Pero para él no se trata solo del tema del combustible, sino de una crisis micho más estructural. “No es solo la gasolina, es el gas, ya vamos a ver a la gente peleando por leña para poder comer, porque no habrá candela para cocinar ni electricidad. El problema no es la gasolina, es todo. El dinero no alcanza para nada. El pobre bolívar ya se murió”.

Viveza militar por gasolina

En las noches, José duerme en su carro. No se atreve a dejarlo solo y prefiere cuidar el de otros que se turnan para descansar en sus casas, si es que viven cerca. Como él, todos están a más de un kilómetro de la estación de servicio, y están seguros que es una táctica del personal militar para poder controlar lo poco que llega de gasolina.

Jesús González es de quienes tienen 12 días en el lugar. Y está indignado por todo lo que ha visto. “Es evidente la falta de honestidad de los militares. Nos paran a un kilómetro de la bomba para que no nos demos cuenta de la cantidad de gente favorecida que está cerca de la estación de servicio, vemos que pasan militares, familiares y otras personas que hacen negocio”.

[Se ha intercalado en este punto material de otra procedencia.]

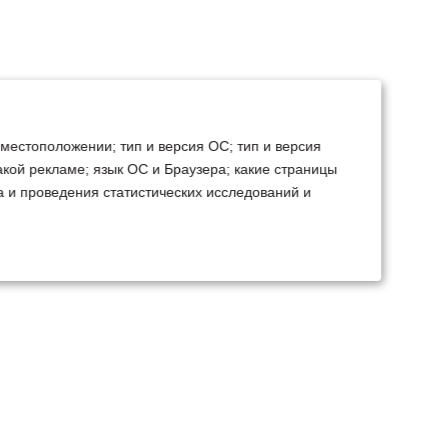
 местоположении; тип и версия ОС; тип и версия
какой рекламе; язык ОС и Браузера; какие страницы
а и проведения статистических исследований и
ТЕХСЕРВИС
КОНТАКТЫ
становка доп.
Минск
Ваш город:
борудования
+375 29 238 97 34
емонт, TO, дефектовка
Запросить консультацию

Para Madeline Andrade, quien tiene dos semanas en el sitio y le ha tocado dejar a sus hijos adolescentes solos, se trata de una cola VIP. “Aquí aguantamos lluvia, sol, mosquitos, hay una quebrada y tenemos que limpiar y poner palos para evitar que pase por los carros, estamos aquí pasando precariedades, nos tienen alejados de la bomba para que no veamos las colas VIP que se forman, cantidad de carros y camionetas que surten sin esperar nada como nosotros”.

Marginados

Ellos se sienten marginados. Desde donde están pueden ver cómo a menos de 200 metros hay otra cola que se forma a diario para una estación de servicio que cobra en divisas. Ahí sí llega todos los días una gandola y el proceso fluye mejor. Pero no todos pueden pagar gasolina en dólares.

Olouasy Rivero es una de ellas. Es enfermera de la alcaldía de Naguanagua, está de periodo vacacional en este momento y lo ha pasado entre la desesperanza que le provoca estar en la cola que hace para poder llevar a su tía a diálisis.

Son dos veces a la semana que tiene que ir al centro de pacientes renales, y las últimas oportunidades lo ha tenido que hacer en taxi, gastando dinero que no tiene porque su sueldo no supera el millón 300 mil bolívares, que es menos de cuatro dólares al mes. “Por eso estoy aquí, porque no puedo pagar gasolina dolarizada”.

Poca gasolina

El problema ha sido claro. Las dos gandolas con gasolina que han llegado a la estación de servicio Paramacay, en los últimos 15 días, llegan con poco combustible. “Apenas tienen entre cinco y siete mil litros de gasolina de una capacidad de 37 mil”, aseguró Pedro Robles, quien padece de una discapacidad y, aún así, ya tiene 12 días en la cola.

Sobre su camioneta los militares colocaron un cono que dice “último de la cola”, porque, en teoría, era el vehículo número 50 que surtiría gasolina ese día, con el despacho recibido la noche del miércoles, pero no fue así. Solo alcanzó para 20, y se quedaron con más desesperanza y la promesa que entre sábado y domingo llegaba otro cargamento.

Cuando él llegó a la cola se hacían listas de 100 personas para surtir en el momento impreciso que llegue una gandola. Ese número bajó a 80, luego a 70, después a 50 y ahora a tan solo 20.

La crisis de gasolina es cada vez más severa. Desde hace más de un mes las colas comenzaron a agudizarse mucho más en Carabobo, frente a la inoperatividad de las refinerías por diversos factores, y este viernes desde el gobierno de Maduro se admitió el problema y se anunció un nuevo plan de racionamiento del que no se dieron detalles.